Still working on this, but ?"stringi-search-charclass"
says:
Beware of using POSIX character classes, e.g. ‘[:punct:]’. ICU
User Guide (see below) states that in general they are not
well-defined, so may end up with something different than you
expect.
In particular, in POSIX-like regex engines, ‘[:punct:]’ stands for
the character class corresponding to the ‘ispunct()’
classification function (check out ‘man 3 ispunct’ on UNIX-like
systems). According to ISO/IEC 9899:1990 (ISO C90), the
‘ispunct()’ function tests for any printing character except for
space or a character for which ‘isalnum()’ is true. However, in a
POSIX setting, the details of what characters belong into which
class depend on the current locale. So the ‘[:punct:]’ class does
not lead to portable code (again, in POSIX-like regex engines).

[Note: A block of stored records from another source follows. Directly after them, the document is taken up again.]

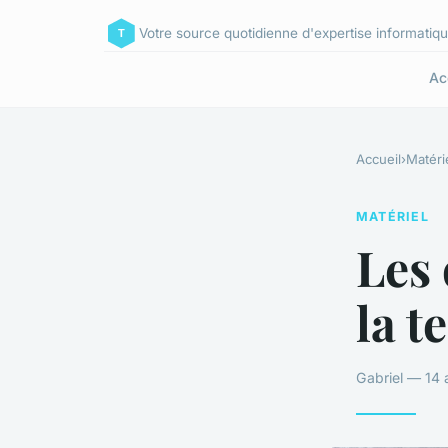
Votre source quotidienne d'expertise informatiqu
Ac
Accueil
›
Matéri
MATÉRIEL
Les 
la t
Gabriel — 14 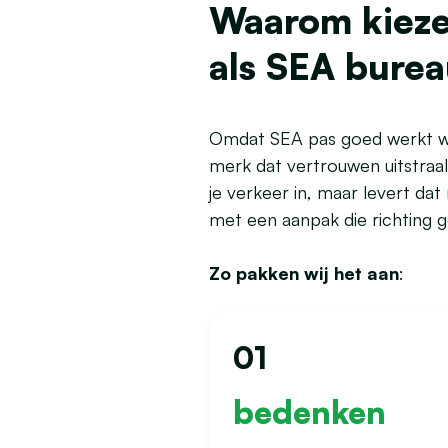
Waarom kiezen
als SEA bure
Omdat SEA pas goed werkt wan
merk dat vertrouwen uitstraal
je verkeer in, maar levert dat
met een aanpak die richting g
Zo pakken wij het aan
:
01
bedenken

So a POSIX flavor of ‘[:punct:]’ is more like ‘[\p{P}\p{S}]’ in
‘ICU’. You have been warned.
Copying from the issue posted above,
string <- "a . , > 1 b"
mypunct <- "[[\\p{P}][\\p{S}]]"
stringr::str_remove_all(string, mypunct)
I can appreciate stuff being locale-specific, but it still surprises me that [:punct:]
doesn't even work in a C locale ...